The Regional capacity to study aging and health issues has improved during the past 15 years. What is missing is a substantial effort to collaborate regionally in order to provide infrastructure and build capacity for analyzing and utilizing findings that support policies, plans, and programs that address the needs of the Region’s diverse, aging population. Strengthening the scientific foundation for policy-making that meets the challenges of healthy aging must be a priority for the Region ().

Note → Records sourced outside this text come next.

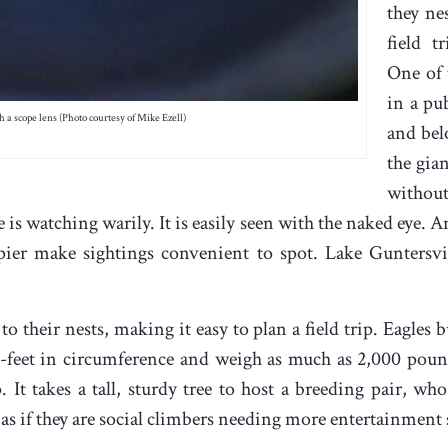
they ne
field t
One of 
in a pub
 a scope lens (Photo courtesy of Mike Ezell)
and bel
the gian
without
le is watching warily. It is easily seen with the naked eye. 
pier make sightings convenient to spot. Lake Guntersvi
to their nests, making it easy to plan a field trip. Eagles b
feet in circumference and weigh as much as 2,000 pound
. It takes a tall, sturdy tree to host a breeding pair, 
as if they are social climbers needing more entertainment 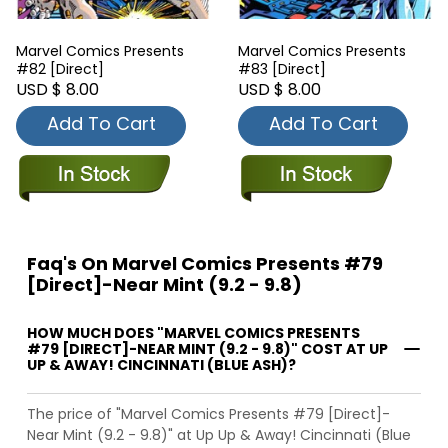
Marvel Comics Presents
Marvel Comics Presents
#82 [Direct]
#83 [Direct]
USD $ 8.00
USD $ 8.00
Add To Cart
Add To Cart
Faq's On Marvel Comics Presents #79
[Direct]-Near Mint (9.2 - 9.8)
HOW MUCH DOES "MARVEL COMICS PRESENTS
#79 [DIRECT]-NEAR MINT (9.2 - 9.8)" COST AT UP
UP & AWAY! CINCINNATI (BLUE ASH)?
The price of "Marvel Comics Presents #79 [Direct]-
Near Mint (9.2 - 9.8)" at Up Up & Away! Cincinnati (Blue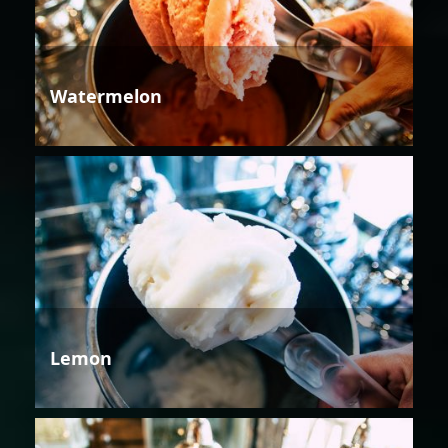
Watermelon
Lemon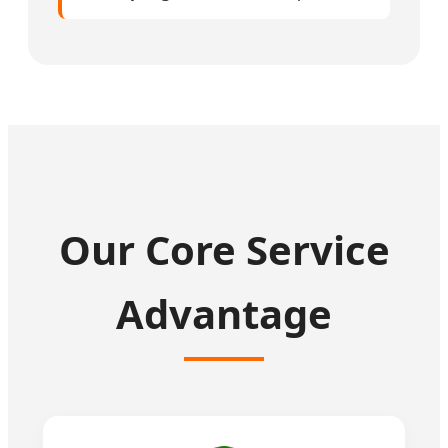
Our Core Service
Advantage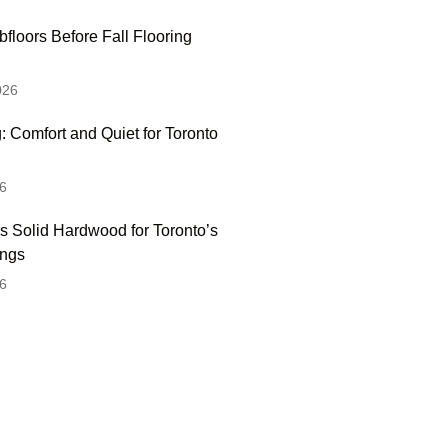
floors Before Fall Flooring
026
: Comfort and Quiet for Toronto
6
s Solid Hardwood for Toronto’s
ings
6
 Hesitate To Contact
 Visit Our Showroom!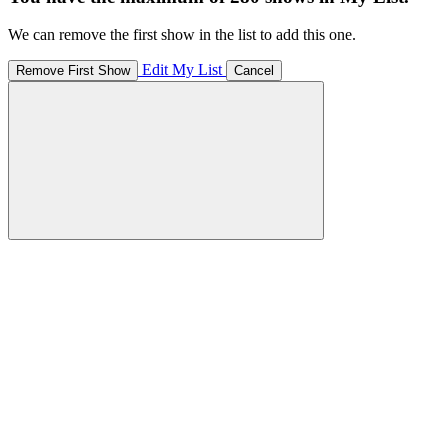
We can remove the first show in the list to add this one.
Edit My List
Remove First Show
Cancel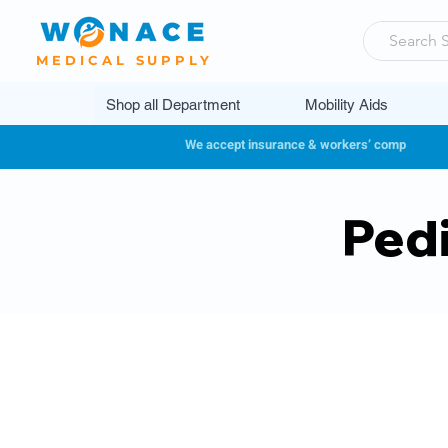
MEDICAL SUPPLY
Shop all Department
Mobility Aids
We accept insurance & workers’ comp
Pedi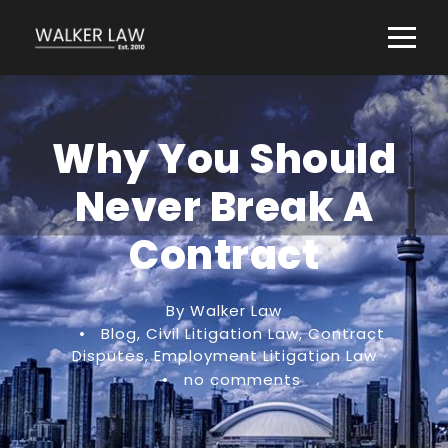
Why You Should
Never Break A
Contract
By Walker Law
•
Blog
,
Civil Litigation Law
,
Contract
Disputes
,
Employment Litigation Law
•
no comments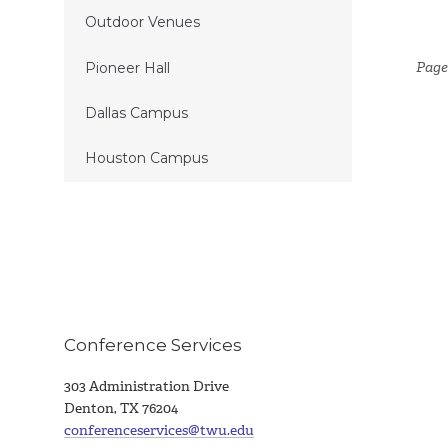
Outdoor Venues
Page
Pioneer Hall
Dallas Campus
Houston Campus
Conference Services
303 Administration Drive
Denton, TX 76204
conferenceservices@twu.edu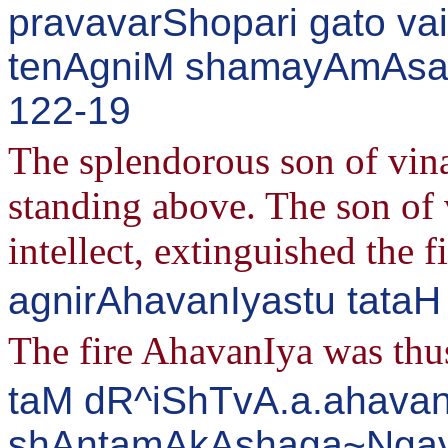
pravavarShopari gato va
tenAgniM shamayAmAsa 
122-19
The splendorous son of vin
standing above. The son of 
intellect, extinguished the f
agnirAhavanIyastu tata
The fire AhavanIya was thus
taM dR^iShTvA.a.ahavan
shAntamAkAshaga~Ngay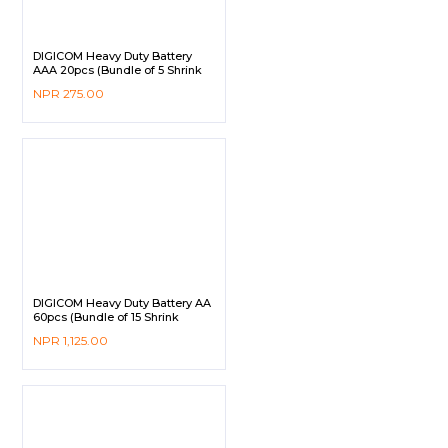
DIGICOM Heavy Duty Battery
AAA 20pcs (Bundle of 5 Shrink
Pack)
NPR
275.00
DIGICOM Heavy Duty Battery AA
60pcs (Bundle of 15 Shrink
Pack)
NPR
1,125.00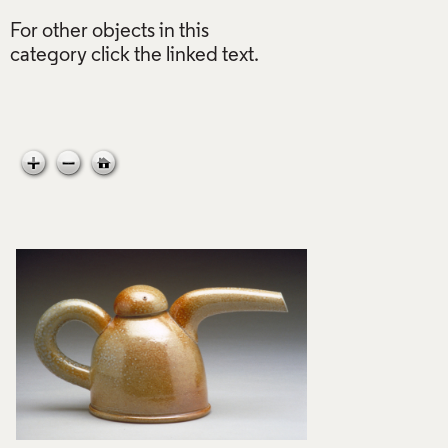
For other objects in this
category click the linked text.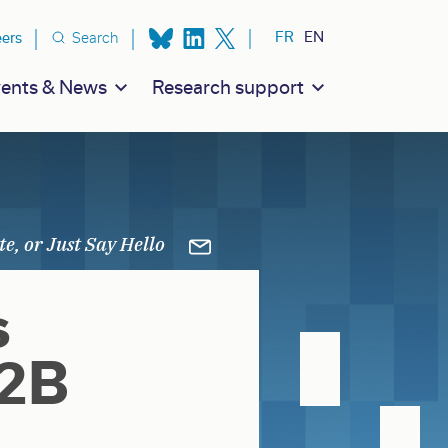
ion secondaire
FR
EN
eers
Search
ents & News
Research support
s
I2B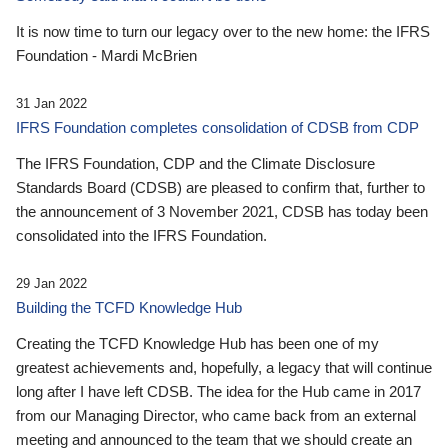
It is now time to turn our legacy over to the new home: the IFRS
Foundation - Mardi McBrien
31 Jan 2022
IFRS Foundation completes consolidation of CDSB from CDP
The IFRS Foundation, CDP and the Climate Disclosure
Standards Board (CDSB) are pleased to confirm that, further to
the announcement of 3 November 2021, CDSB has today been
consolidated into the IFRS Foundation.
29 Jan 2022
Building the TCFD Knowledge Hub
Creating the TCFD Knowledge Hub has been one of my
greatest achievements and, hopefully, a legacy that will continue
long after I have left CDSB. The idea for the Hub came in 2017
from our Managing Director, who came back from an external
meeting and announced to the team that we should create an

The goal for the next 5 years is for health systems throughout the Region to develop core indicators of health and functional capacity across the life course, segregated by sex and age groups, and representative of the population from birth to old age. The aim is to prepare and then adopt systemic changes that are needed for an aging population. With the support of PAHO, Member States will need to create a database that can provide indicators on healthy aging and that is focused on access to health and functional capacity, segregated by age groups and geographic areas. Local knowledge can then drive local decision-making in support of national plans. PAHO’s appointed multidisciplinary work group on aging research has a 5-year goal of ensuring that at least 40% of the Region’s countries will develop the capacity to manage a database on aging and health indicators and will be able to translate that research and data into evidence that can inform decision-making and public health interventions. The long-term vision is to use evidence, information, and research to help reduce inequalities in health and improve healthy aging, with a special focus on those who are at greatest risk of disability or premature death.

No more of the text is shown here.